(Extracted page text data)
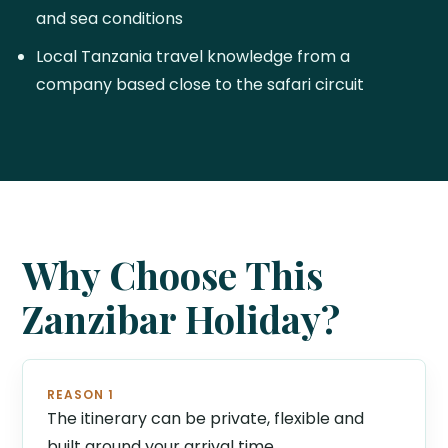
and sea conditions
Local Tanzania travel knowledge from a
company based close to the safari circuit
Why Choose This
Zanzibar Holiday?
REASON 1
The itinerary can be private, flexible and
built around your arrival time.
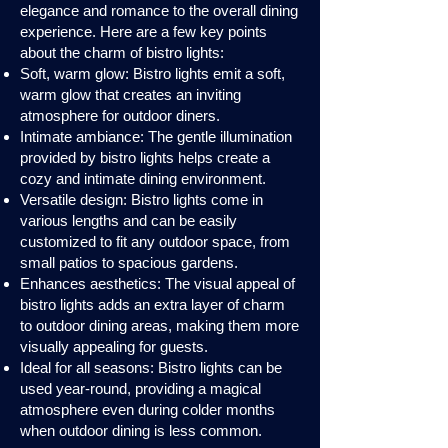
elegance and romance to the overall dining
experience. Here are a few key points
about the charm of bistro lights:
Soft, warm glow: Bistro lights emit a soft,
warm glow that creates an inviting
atmosphere for outdoor diners.
Intimate ambiance: The gentle illumination
provided by bistro lights helps create a
cozy and intimate dining environment.
Versatile design: Bistro lights come in
various lengths and can be easily
customized to fit any outdoor space, from
small patios to spacious gardens.
Enhances aesthetics: The visual appeal of
bistro lights adds an extra layer of charm
to outdoor dining areas, making them more
visually appealing for guests.
Ideal for all seasons: Bistro lights can be
used year-round, providing a magical
atmosphere even during colder months
when outdoor dining is less common.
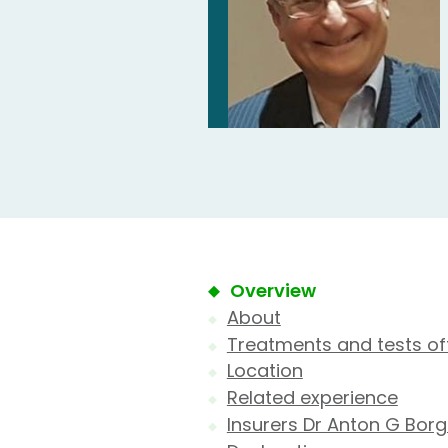
Overview
About
Treatments and tests of
Location
Related experience
Insurers Dr Anton G Borg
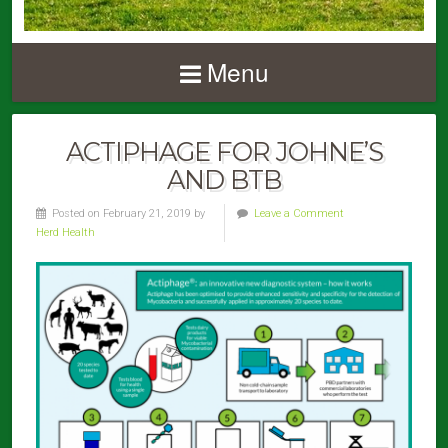
Menu
ACTIPHAGE FOR JOHNE’S
AND BTB
Posted on February 21, 2019 by
Leave a Comment
Herd Health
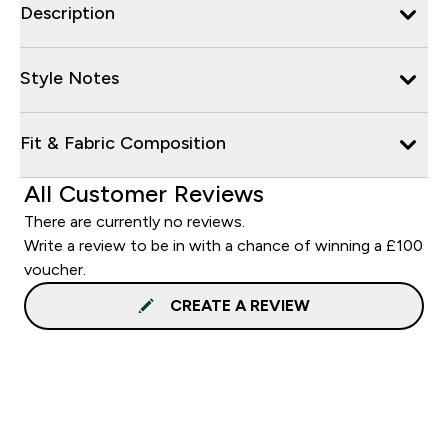
Description
Style Notes
Fit & Fabric Composition
All Customer Reviews
There are currently no reviews.
Write a review to be in with a chance of winning a £100
voucher.
CREATE A REVIEW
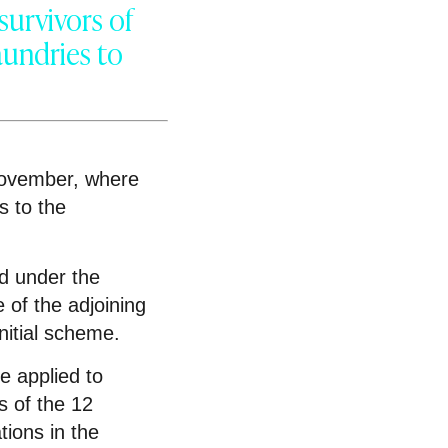
survivors of
aundries to
November, where
s to the
ed under the
 of the adjoining
initial scheme.
e applied to
s of the 12
tions in the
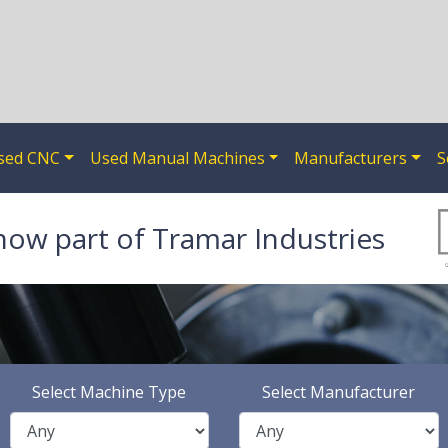
sed CNC
Used Manual Machines
Manufacturers
S
now part of Tramar Industries
Select Machine Type
Select Manufacturer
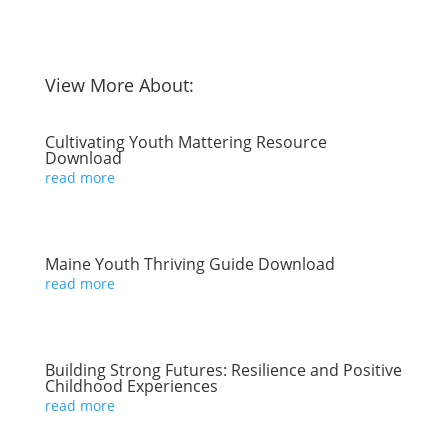
View More About:
Cultivating Youth Mattering Resource
Download
read more
Maine Youth Thriving Guide Download
read more
Building Strong Futures: Resilience and Positive
Childhood Experiences
read more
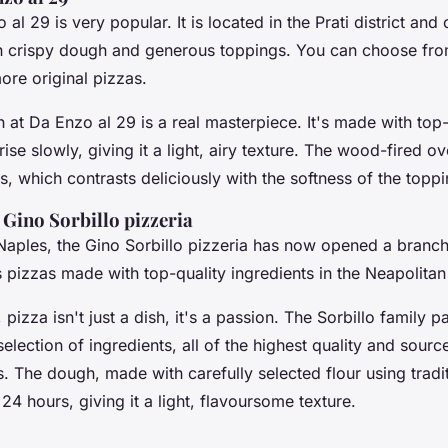
 al 29 is very popular. It is located in the Prati district an
th crispy dough and generous toppings. You can choose fro
ore original pizzas.
at Da Enzo al 29 is a real masterpiece. It's made with top-q
 rise slowly, giving it a light, airy texture. The wood-fired ov
s, which contrasts deliciously with the softness of the toppi
 Gino Sorbillo pizzeria
Naples, the Gino Sorbillo pizzeria has now opened a branch 
 pizzas made with top-quality ingredients in the Neapolitan 
 pizza isn't just a dish, it's a passion. The Sorbillo family p
 selection of ingredients, all of the highest quality and sour
s. The dough, made with carefully selected flour using trad
or 24 hours, giving it a light, flavoursome texture.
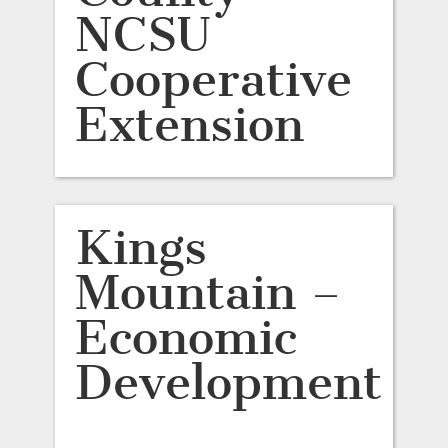
NCSU
Cooperative
Extension
Kings
Mountain –
Economic
Development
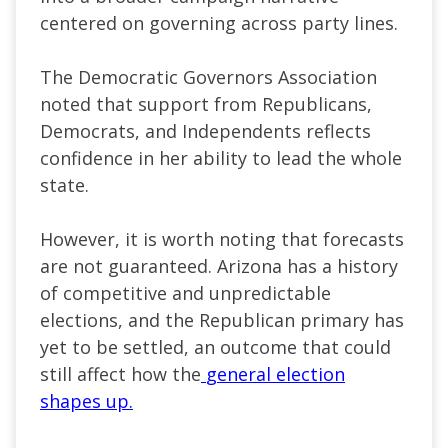
centered on governing across party lines.
The Democratic Governors Association
noted that support from Republicans,
Democrats, and Independents reflects
confidence in her ability to lead the whole
state.
However, it is worth noting that forecasts
are not guaranteed. Arizona has a history
of competitive and unpredictable
elections, and the Republican primary has
yet to be settled, an outcome that could
still affect how the
general election
shapes up.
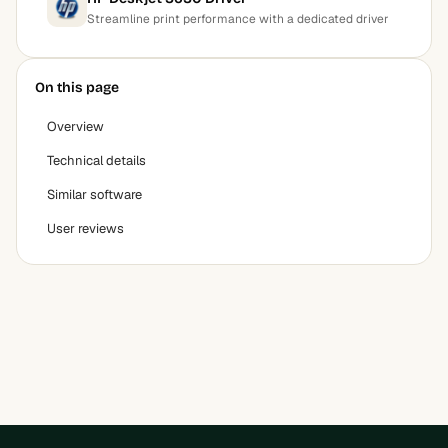
Streamline print performance with a dedicated driver
On this page
Overview
Technical details
Similar software
User reviews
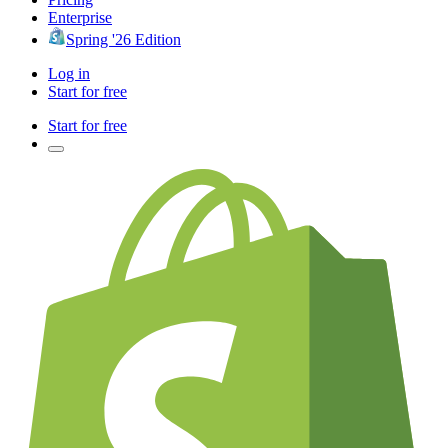
Enterprise
Spring '26 Edition
Log in
Start for free
Start for free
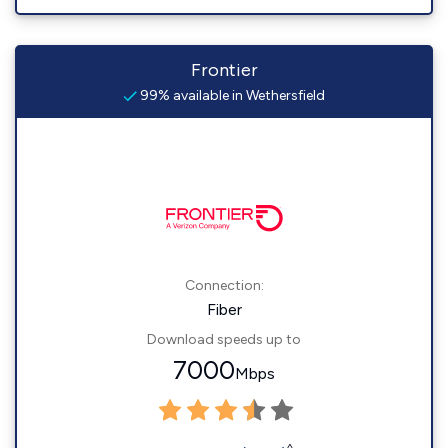
Frontier
99% available in Wethersfield
Connection:
Fiber
Download speeds up to
7000
Mbps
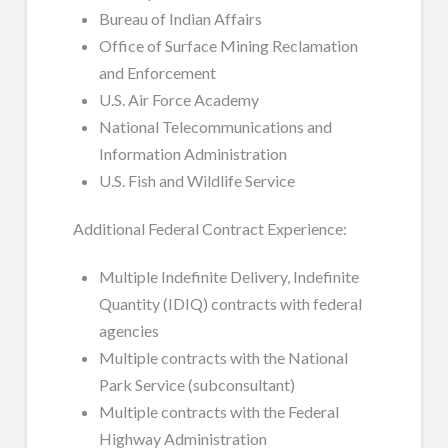
Bureau of Indian Affairs
Office of Surface Mining Reclamation
and Enforcement
U.S. Air Force Academy
National Telecommunications and
Information Administration
U.S. Fish and Wildlife Service
Additional Federal Contract Experience:
Multiple Indefinite Delivery, Indefinite
Quantity (IDIQ) contracts with federal
agencies
Multiple contracts with the National
Park Service (subconsultant)
Multiple contracts with the Federal
Highway Administration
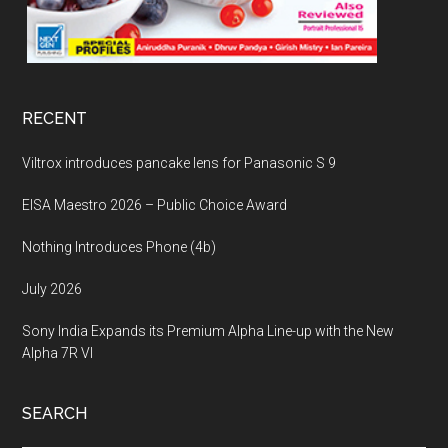
RECENT
Viltrox introduces pancake lens for Panasonic S 9
EISA Maestro 2026 – Public Choice Award
Nothing Introduces Phone (4b)
July 2026
Sony India Expands its Premium Alpha Line-up with the New
Alpha 7R VI
SEARCH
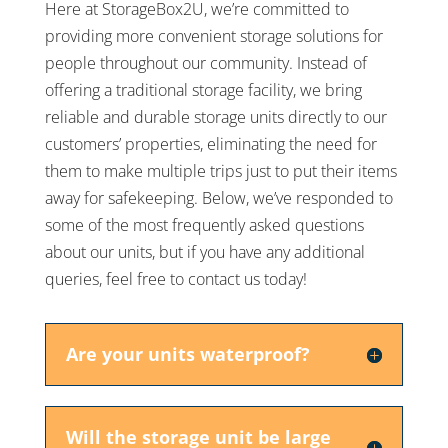
Here at StorageBox2U, we’re committed to
providing more convenient storage solutions for
people throughout our community. Instead of
offering a traditional storage facility, we bring
reliable and durable storage units directly to our
customers’ properties, eliminating the need for
them to make multiple trips just to put their items
away for safekeeping. Below, we’ve responded to
some of the most frequently asked questions
about our units, but if you have any additional
queries, feel free to contact us today!
Are your units waterproof?
Will the storage unit be large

Activity:
Go through the data above and return each line containing the string "National".

Result of the task:
National Telecommunications and
Multiple contracts with the National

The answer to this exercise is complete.